Hany Rambod said: “Could he come back? Absolutely. Could he win? I think the hardest thing is that he would I don’t think he would end up looking at it like, Can Phil beat this guy or this guy? It’s can he beat his best? Because when you do this and you come back like with Jay Cutler in ’09, you have to come back and be your best ever to be able to win again after losing. There’s only one bodybuilder who has ever done it so far, and that’s Jay in 09. No other open [Mr. Olympia] bodybuilder has ever lost and won again, not to this day. I think that [Cutler] was just so impressive. For Phil, what I would do, if we ever had that conversation, it would be, ‘Could we get you to look like you did at your best?’”

Hany Rambod Phil Heath Olympia
Hany Rambod and Phil Heath at the Phil Heath Classic last April. / Instagram

“I think Phil obviously is a phenomenal athlete, but, do I think he can be as good as he ever was? That’s really difficult to do. I mean I never say anything is impossible, but I think it’s very, very difficult. I’m just speaking being honest here because, you know, look at how many years he went on that run. This is what [the judges] are going to do. You’re always going after that one person that is not standing next to you. It’s the first person they’ll compare you to—your other prior versions of yourself.”

“That’s what you have to do. It’s just a matter of what you said: Is Phil willing to do those things [training and dieting]? If he is 100%, because he’s got the mindset, the genetics, the hard work; he knows how to execute a game plan, because that’s what he’s done his whole life. He became a bodybuilder, and he was a person that knew exactly what we needed to do. When to turn it off, when to back off.
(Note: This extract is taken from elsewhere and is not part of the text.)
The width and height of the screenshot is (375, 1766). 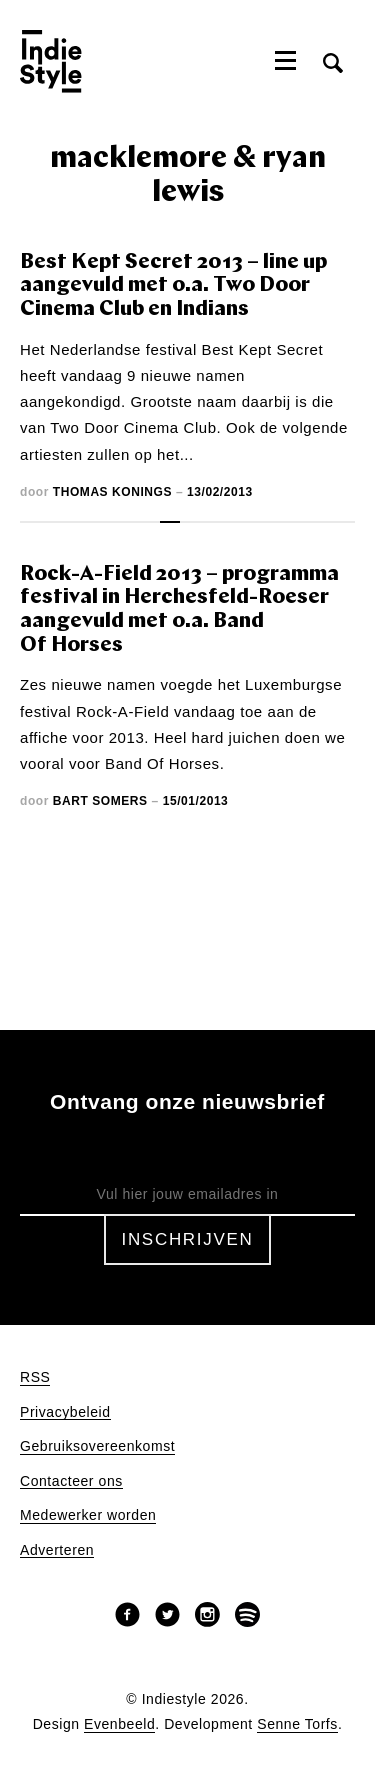 I want to click on Best Kept Secret 2013 – line up aangevuld met o.a. Two Door Cinema Club en Indians, so click(x=173, y=286).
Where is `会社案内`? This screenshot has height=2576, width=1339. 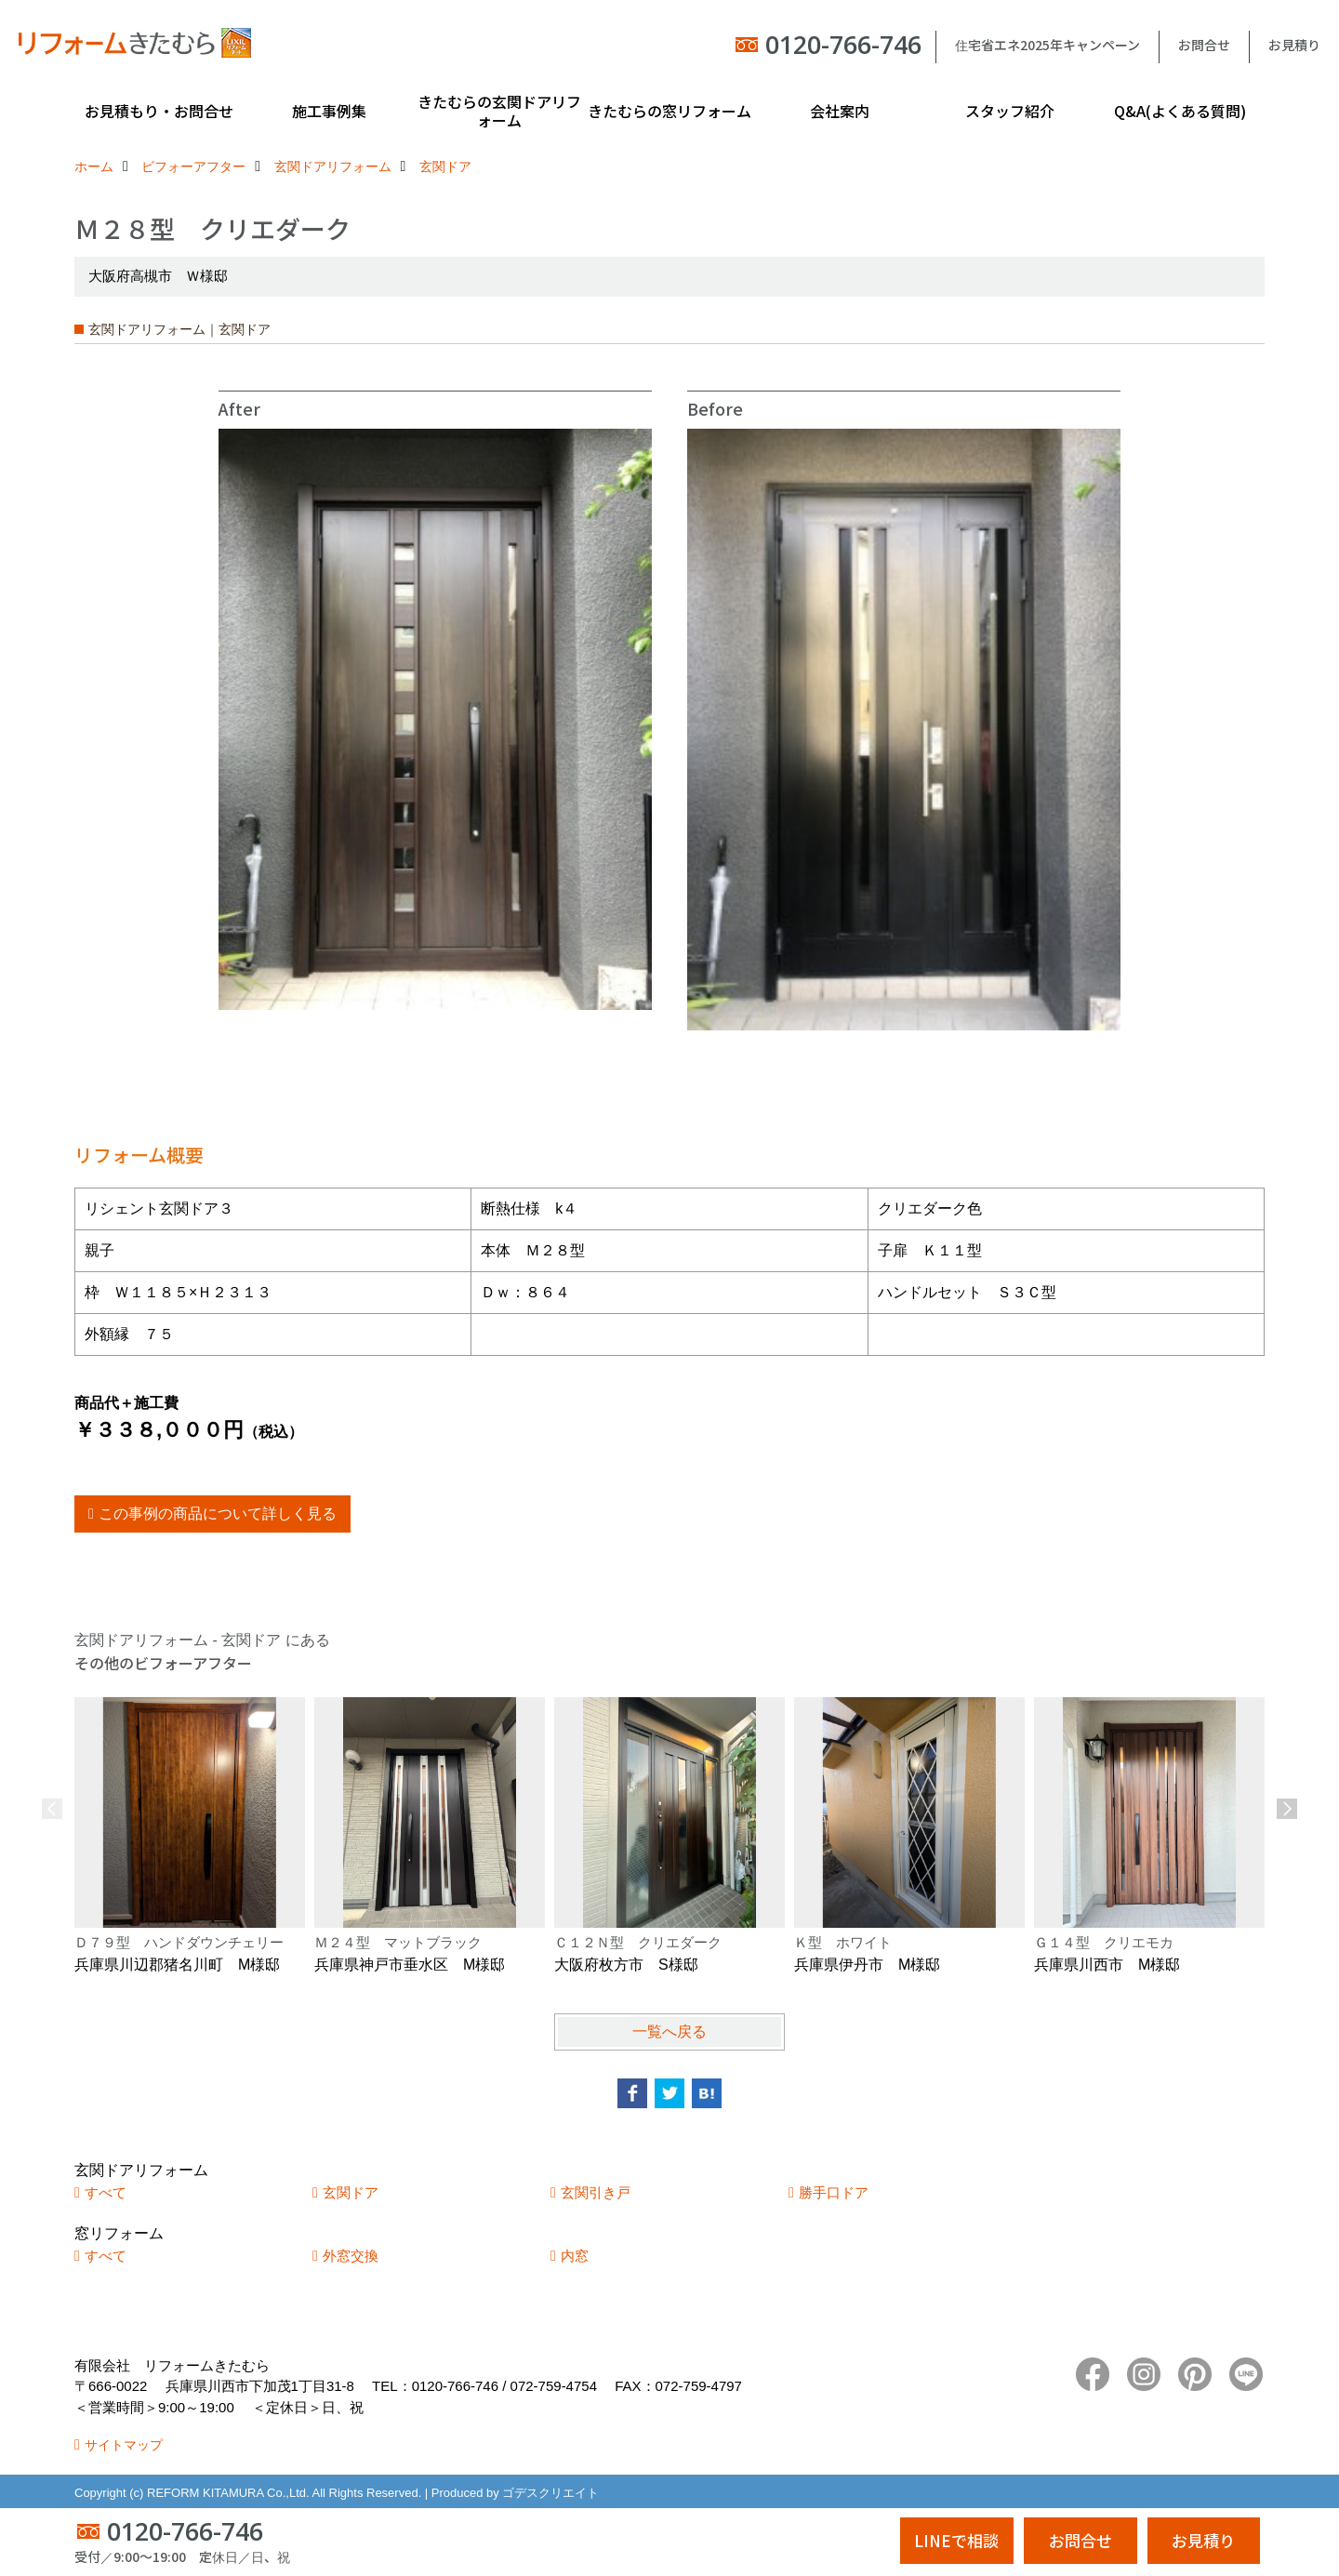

He was a machine. He was like Terminator. He would go into that assassin mode and wanted to go out there and do it.”


In November, it will be three years since Phil Heath last competed and six since he won the Mr. Olympia. And he’ll be nearly 44. Hany Rambod said in the interview above that Heath was at his best in 2013, a decade ago. After hernia surgery in 2017, Heath’s abs were nearly absent in 2018 and 2020. Do we want to see him return in middle age? Is it better to just remember the Gift at his peak? Or, with the field wide open, can he regain something like his Olympia-winning form to contend for record-tying number eight?